Rocky Start (A Rocky Start)
Page 1
Prologue
Georgie
“Are you almost done packing?” Darcy asks from the doorway at the top of the stairs.
“Go on ahead. I’ve got a couple of boxes to go through.” We’re moving out of my parents’ house because they’re selling it and relocating to Florida without us. Lydia just graduated from college, so we’ve gotten a three-bedroom apartment on the south side of Chicago near the Orange Line train station. I’m in the basement, gathering the last of the boxes with my name on them.
“Do you need any help?” she calls down.
“No. I’ve got this,” I mutter, opening a smaller accordion file folder with my name on it.
“Are you sure?”
Rolling my eyes, I answer, “I’m positive. Besides, I’m not in the mood to get another lecture right now.”
“Fine. I love you,” she adds, closing the door.

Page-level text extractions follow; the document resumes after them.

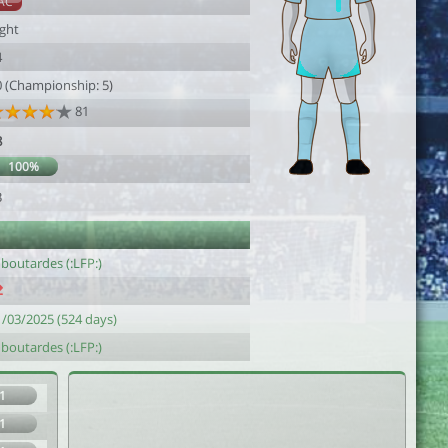
AC
ight
4
0 (Championship: 5)
81
8
100%
3
 boutardes (:LFP:)
1/03/2025 (524 days)
 boutardes (:LFP:)
1
1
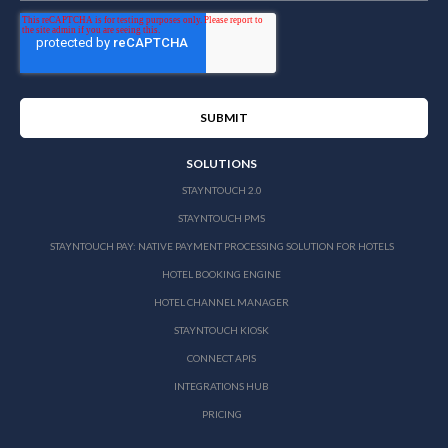
SOLUTIONS
STAYNTOUCH 2.0
STAYNTOUCH PMS
STAYNTOUCH PAY: NATIVE PAYMENT PROCESSING SOLUTION FOR HOTELS
HOTEL BOOKING ENGINE
HOTEL CHANNEL MANAGER
STAYNTOUCH KIOSK
CONNECT APIS
INTEGRATIONS HUB
PRICING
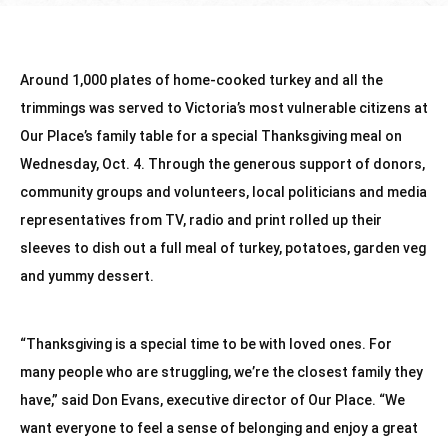
Around 1,000 plates of home-cooked turkey and all the 
trimmings was served to Victoria’s most vulnerable citizens at 
Our Place’s family table for a special Thanksgiving meal on 
Wednesday, Oct. 4. Through the generous support of donors, 
community groups and volunteers, local politicians and media 
representatives from TV, radio and print rolled up their 
sleeves to dish out a full meal of turkey, potatoes, garden veg 
and yummy dessert.
“Thanksgiving is a special time to be with loved ones. For 
many people who are struggling, we’re the closest family they 
have,” said Don Evans, executive director of Our Place. “We 
want everyone to feel a sense of belonging and enjoy a great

My sisters are wonderful and everything perfect, too perfect if anyone asks, and can do no wrong in my parents’ eyes. I, on the other hand, feel like the proverbial middle child, the forgotten one, and worse—unloved.
The old elastic on the clasp breaks, crumbling from age. I wonder if this hasn’t been opened since it’s been put in here. I slide out multiple documents and see more than I care for. One by one, I read them. Line by line, my life becomes a lie—or rather, the truth revealed. Pain stabs me in the chest. A birth certificate, a lie. Georgiana Elizabeth Moore.
Georgiana Elizabeth James doesn’t even exist. I look through the rest of the documents and see the death certificate for my birth father, and I have a hundred questions.
“Georgiana James, get your butt up here now or we’re leaving without you,” my mother shouts.
“Don’t you mean Georgiana Moore?” There is no record of adoption or name change on any documentation, so I’m not sure how or where it is, but from the gasp and the slam of the door, she understood my meaning.
Two minutes later, I hear them pull out of the driveway, and I go on looking through the documents of the lie that is my life.
Chapter One
Sean
“Are you fucking kidding me?” I slam my computer shut, running my hands through my short hair and down to my short scruff. I need a shave, but I usually don’t bother unless I have to do a press conference. It looks like I’ll have to call a special one soon.
Every morning, I work out and shower before sitting down with my coffee and checking on my clients’ social media pages. I have two dozen at the present moment, and they keep me on my toes. As a literary agent and publicist, I have to be on top of everything that could damage their reputation and fix it before it ruins their careers. People slip up and say something that isn’t in vogue today but was great yesterday and it’s a shit storm of fake apologies, but this fucker takes the cake.
Opening the damn thing again, I read the heading in front of me.
According to model, Bennett Lake has been rumored to have kidnapped her.
I read the article, which is not only poorly written but also full of mistakes and lies. I know Bennett, and the man’s a fucking saint if there ever was one. Although all of his books are thrillers, the man doesn’t do anything that isn’t a hundred and ten percent moral, so there’s no way in hell he’s kidnapped a woman. After all, he’s too busy writing in his cabin at the present moment.
Who the fuck would start this kind of bullshit gossip? I’m going to have a blast suing the pants off these papers and the person responsible once I get my hands on the truth. I need to do some more digging.
Spending the next hour on my computer, I find that the press is having a field day with this. Authors don’t get this type of press unless they’re as big as Bennett, but he’s never the kind that would want anyone in his business for any reason that doesn’t have to do with the actual book itself. The man prefers his life as simple and unbothered as humanly possible, and he seems to truly be a grumpy bastard.
Tabloid rags sometimes print totally bullshit stories to drive authors’ sales, but this is a whole new level of reporting. It’s criminal if it’s true, so I need to make sure that it’s all squared away before I destroy some people.
Still, I call Bennett’s cell, which goes straight to voicemail. What a prick. He still hasn’t turned it on. First thing I need to do is call the sheriff’s department to see if I can get some information before I get on a plane and fly to Colorado and pound pavement to get the answers I need.
Calling the police station is useless as hell because they give me the fucking runaround and claim they don’t talk to reporters. “I’m not a fucking reporter. I’m his agent, and he’s not answering his cell phone.”